The player conduct policy getting some exercise these past few weeks, with the domestic violence cases dominating the news. The cases of Ray Rice, Adrian Peterson, Jonathan Dwyer, and Greg Hardy all resulted in the players making headlines and missing games.

NFL Commissioner Roger Goodell attempted to address this in his press conference on Friday, but was undermined when the report by Don Van Natta Jr. and Kevin Van Valkenburg of ESPN was published.

Still, the best way for teams to avoid the embarrassment that the Ravens, Vikings, Cardinals, and Panthers are now deservingly subject to is to do a better job in selecting and guiding players in the organization, writes Albert Breer of Of course, if it was easy to pick out the future criminals and troublemakers, teams would be doing so already.

“I don’t think you’ll find an NFL team that has not put an emphasis on character, and gathering the background to understand the full picture of a player,” one AFC personnel executive told Breer. “You may have risk guys. You’re gonna measure risk to a degree. But you’re also gonna have values and principles that, in some cases, will be unwavering. … I just don’t think there’s a blanket response (in how this will change things).”

Breer writes that we will not see whether this peak in incidents will influence how teams will change their approach until the calendar draws closer to the draft and free agency. It isn’t simply a question of when teams will start becoming more cautious, but if their decisions will be effected altogether.

“I’ll be honest, it will not change anything we do,” a veteran general manager said. “I hate to say it, but it’s not like we’re saying, ‘OK, from now on, we can’t have domestic violence.’ I think the players come into the league, they’re younger, and we have to develop them from boys to men. And so we spend a lot of energy here doing that.”

The process of bringing players into the organization will be equally important as the guidance they are able to provide for those players. With young men anywhere, the NFL included, a system of developing them into mature members of society needs to continue after college.

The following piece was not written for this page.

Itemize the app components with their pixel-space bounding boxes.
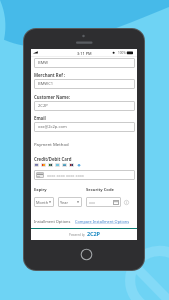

Even still, no matter how hard the teams try to bring in high character players, it is impossible to be perfect while building a team.

“You really don’t know,” an NFC executive said. “You really, really don’t know. You gotta do your homework, but there’s no telling exactly what you’re getting.”

Florida State quarterback Jameis Winston is not playing this Saturday because of an off the field transgression that resulted in his suspension for the game against Clemson. Mike Freeman of Bleacher Report uses the Winston case as an example of the the effect the last two weeks in the NFL will have on player evaluations.

Winston won the Heisman Trophy last year for the national champion winning Seminoles, and as the reigning best player in college football, Winston and Florida State entered this weekend as the top ranked team in the country. Despite that, the most recent incident has caused many to drop Winston on their draft boards.

Freeman notes that draft guru Mel Kiper Jr. of ESPN dropped Winston from third on his board down to the 25th best player available. His colleague Bill Polian, who formerly was the general manager of the Bills teams that made it to four consecutive Super Bowls and the Peyton Manning era Colts, was asked whether he would take Winston and replied “I don’t know.”

Freeman believes players like Winston will be used as a test case for the changing demeanor amongst NFL decision makers. It is unknown if the best player in college football will be drafted in the first round. There is a chance both Hardy and Rice are free agents this offseason, assuming they are not suspended. Peterson and Dwyer both could also be looking for new teams, depending on what the Vikings and Cardinals ultimately decide to do with them once their situations play out.

In time, it will be more clear whether player conduct becomes a more vital part of the evaluation process during the draft and free agency, and if that changes the climate of the NFL.